The United States is on a pace to add nearly $19 trillion to its national debt over the next decade as the mounting costs of an aging population and higher interest expenses continue to weigh on the nation’s fiscal outlook, the nonpartisan Congressional Budget Office said on Wednesday.
But the report did offer a sliver of relief: Recently enacted legislation to curb federal spending and a U.S. economy that has been growing faster than expected are making the fiscal picture slightly less bleak. Annual deficits over the next decade are 7 percent smaller than the $20.3 trillion the budget office forecast last year.
That decline reflects several conflicting forces. A deal that President Biden and congressional Republicans struck last year to limit discretionary spending for two years reduces deficits over the decade. So does a surge of 5.2 million new workers into the labor force, most of them immigrants.
But those deficit declines are partly offset by an increase in the estimated budget costs from Mr.

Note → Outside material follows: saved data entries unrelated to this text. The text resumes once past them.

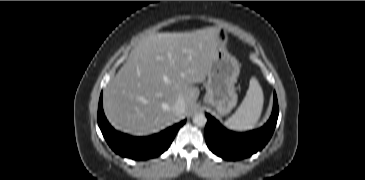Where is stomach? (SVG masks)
<instances>
[{"label":"stomach","mask_w":365,"mask_h":180,"mask_svg":"<svg viewBox=\"0 0 365 180\" xmlns=\"http://www.w3.org/2000/svg\"><path fill=\"white\" fill-rule=\"evenodd\" d=\"M228 37L224 29H218V46L212 58L206 85L204 102L220 115L228 114L237 104L235 83L240 73L237 59L226 49Z\"/></svg>","instance_id":"1"}]
</instances>
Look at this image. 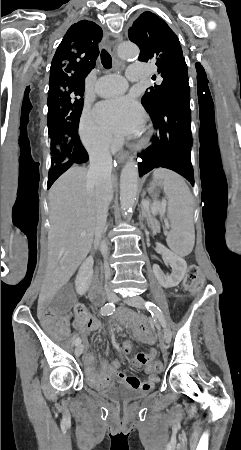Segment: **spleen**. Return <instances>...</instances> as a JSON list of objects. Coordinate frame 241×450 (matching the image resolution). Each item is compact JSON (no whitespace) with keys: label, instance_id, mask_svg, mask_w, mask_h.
Masks as SVG:
<instances>
[{"label":"spleen","instance_id":"3e777b00","mask_svg":"<svg viewBox=\"0 0 241 450\" xmlns=\"http://www.w3.org/2000/svg\"><path fill=\"white\" fill-rule=\"evenodd\" d=\"M153 180L161 182L169 200L168 218L171 230L166 242L177 256H189L194 248L195 232L192 224L193 196L183 178L171 170H155Z\"/></svg>","mask_w":241,"mask_h":450}]
</instances>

Biden’s clean-energy agenda, an aging U.S. population and higher interest rates on the national debt.
The budget office’s director, Phillip L. Swagel, said that even with the decline in deficits, the nation remained on track to rack up more debt as a share of its total economic output in 2034 than at any other time in its history.
“The first message of the projections is a familiar one: that the fiscal trajectory is daunting,” Mr. Swagel said at a briefing with reporters on Wednesday. “On the other hand, it is a little bit less bad than it was in our projections last year.”